→ Supplied records:
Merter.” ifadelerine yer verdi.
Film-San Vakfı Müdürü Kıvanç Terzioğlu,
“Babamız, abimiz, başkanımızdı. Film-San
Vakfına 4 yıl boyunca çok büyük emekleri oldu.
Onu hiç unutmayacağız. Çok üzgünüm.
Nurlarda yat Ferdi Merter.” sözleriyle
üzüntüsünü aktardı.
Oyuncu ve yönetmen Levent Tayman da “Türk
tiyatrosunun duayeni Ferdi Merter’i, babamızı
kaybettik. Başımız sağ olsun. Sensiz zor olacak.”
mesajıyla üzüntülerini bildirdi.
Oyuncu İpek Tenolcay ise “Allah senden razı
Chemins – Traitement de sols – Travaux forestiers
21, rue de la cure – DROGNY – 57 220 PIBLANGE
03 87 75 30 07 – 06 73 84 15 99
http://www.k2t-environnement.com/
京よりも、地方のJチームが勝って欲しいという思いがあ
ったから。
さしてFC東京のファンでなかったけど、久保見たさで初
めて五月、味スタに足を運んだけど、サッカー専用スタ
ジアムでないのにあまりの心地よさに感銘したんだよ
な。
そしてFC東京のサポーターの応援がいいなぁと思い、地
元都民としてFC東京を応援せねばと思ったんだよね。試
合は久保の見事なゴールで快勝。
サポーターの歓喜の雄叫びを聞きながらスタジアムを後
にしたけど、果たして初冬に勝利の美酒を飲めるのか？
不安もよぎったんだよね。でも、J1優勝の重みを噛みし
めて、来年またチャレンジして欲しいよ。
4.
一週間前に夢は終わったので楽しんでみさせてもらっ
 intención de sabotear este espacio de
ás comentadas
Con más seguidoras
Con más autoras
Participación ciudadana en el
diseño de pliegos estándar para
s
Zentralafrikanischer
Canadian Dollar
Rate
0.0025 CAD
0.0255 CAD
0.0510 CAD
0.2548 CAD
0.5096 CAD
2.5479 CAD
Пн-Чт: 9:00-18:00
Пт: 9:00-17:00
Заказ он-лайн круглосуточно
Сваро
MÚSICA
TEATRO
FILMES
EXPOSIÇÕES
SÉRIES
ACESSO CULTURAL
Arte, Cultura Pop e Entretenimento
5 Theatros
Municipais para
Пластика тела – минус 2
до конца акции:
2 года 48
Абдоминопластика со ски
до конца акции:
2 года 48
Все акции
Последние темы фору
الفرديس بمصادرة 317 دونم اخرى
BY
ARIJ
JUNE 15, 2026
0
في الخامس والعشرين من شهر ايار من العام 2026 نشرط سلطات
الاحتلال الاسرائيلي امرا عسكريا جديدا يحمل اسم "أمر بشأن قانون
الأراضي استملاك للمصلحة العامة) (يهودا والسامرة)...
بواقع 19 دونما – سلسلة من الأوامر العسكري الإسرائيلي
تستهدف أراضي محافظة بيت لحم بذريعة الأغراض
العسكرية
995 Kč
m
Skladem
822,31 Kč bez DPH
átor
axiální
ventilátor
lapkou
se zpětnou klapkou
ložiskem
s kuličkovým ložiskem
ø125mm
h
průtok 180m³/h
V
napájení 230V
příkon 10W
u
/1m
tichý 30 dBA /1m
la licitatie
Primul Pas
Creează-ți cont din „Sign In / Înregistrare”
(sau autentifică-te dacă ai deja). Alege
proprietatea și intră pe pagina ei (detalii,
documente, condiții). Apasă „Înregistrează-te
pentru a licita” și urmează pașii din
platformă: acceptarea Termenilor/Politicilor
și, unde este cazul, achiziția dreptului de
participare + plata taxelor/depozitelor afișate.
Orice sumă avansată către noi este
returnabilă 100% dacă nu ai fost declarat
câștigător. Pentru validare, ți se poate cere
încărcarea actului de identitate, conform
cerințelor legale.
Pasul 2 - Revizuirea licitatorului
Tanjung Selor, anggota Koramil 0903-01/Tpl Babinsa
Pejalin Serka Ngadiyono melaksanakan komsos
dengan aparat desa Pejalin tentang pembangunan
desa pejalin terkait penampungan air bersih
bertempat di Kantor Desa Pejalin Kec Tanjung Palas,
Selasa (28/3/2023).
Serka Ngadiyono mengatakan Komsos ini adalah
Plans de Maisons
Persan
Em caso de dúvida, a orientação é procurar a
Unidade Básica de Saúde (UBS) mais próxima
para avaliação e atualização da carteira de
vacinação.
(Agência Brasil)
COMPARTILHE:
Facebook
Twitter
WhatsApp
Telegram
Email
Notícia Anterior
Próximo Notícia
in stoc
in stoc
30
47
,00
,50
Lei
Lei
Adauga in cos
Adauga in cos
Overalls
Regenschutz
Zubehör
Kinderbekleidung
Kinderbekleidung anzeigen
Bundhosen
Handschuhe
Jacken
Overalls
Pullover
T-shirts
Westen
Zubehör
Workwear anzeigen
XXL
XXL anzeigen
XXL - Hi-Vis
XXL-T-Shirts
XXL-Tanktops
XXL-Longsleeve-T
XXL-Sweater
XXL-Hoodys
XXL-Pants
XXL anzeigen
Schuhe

→ What you will do: In the records, which lines mention the word "Ngadiyono"? Copy those lines.

→ Written solution:
Pejalin Serka Ngadiyono melaksanakan komsos
Serka Ngadiyono mengatakan Komsos ini adalah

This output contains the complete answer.